For a complex HVAC system, the number of sensors and actuators can number in their thousands, and the selection of key sensors and actuators containing the main feature of the system and reflect to important system faults, is crucial for the success of our approach. This paper presents automated monitoring and fault detection techniques, and a key sensor sets selection approach to optimise the fault detection results. This methodology has been implemented and tested in real-world commercial buildings and experimental results show that different types of faults are detected successfully.
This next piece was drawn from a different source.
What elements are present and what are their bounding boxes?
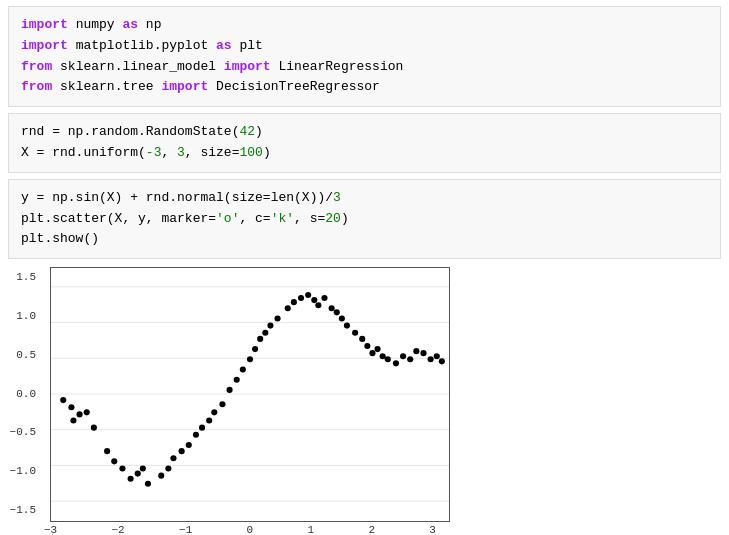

2 Overview on HVAC Systems, Sensor Monitoring and Fault Detection

A HVAC system normally includes central plant consisting of a hydronic heater, a hydronic chiller, a pump system, a valve system, a heat exchange system (which includes dedicated heated and chilled water coils), and an air distribution system for supplying occupants with conditioned air. It also includes a sensing system that includes a number of sensors located throughout the system, such as temperature, humidity, air velocity, volumetric flow, pressure, gas concentration, position, and occupancy detection sensors. The BMCS includes a computing system which interfaces with various sensory signals in the HVAC system. Using feedback from various components and sensors of the HVAC system, the environmental conditions for the inhabitancy or functional purpose of the building can be regulated. Figure 1 shows a simple schematic of a HVAC system. It consists of three main parts: air handling unit (AHU), the chiller (cooling) and boiler (heating) systems, and the control system. When a HVAC system is operational, a supply air fan as part of the AHU draws air from either outside, return air from the indoor area, or a mix of both, and past the cooling/heating coil heat exchange to achieve the desired temperature and humidity before being supplied to the indoor area. A trade off among exhaust, fresh and recirculation air is decided by the BMCS, based on the real-time sensor signals.

Fig. 1
figure 1

General schematic diagram of a typical HVAC system

In a typical multiple storey commercial building, there can be tens to hundreds of zones. A large high rise commercial office building needs to be divided into multiple zones, in order to satisfy and maintain desired temperature and air quality conditions. Figure 2 shows a screenshot of a single zone from a BMCS interface. Some sensors such as the damper positions, valve positions are marked in the figure, while some other sensors’ readings are listed in the top right corner, such as the supply air temperature set point, return fan speed set point, etc.

Fig. 2
figure 2

The view of an Air Handling Unit (AHU) of a HVAC system from the Building Management & Control System interface.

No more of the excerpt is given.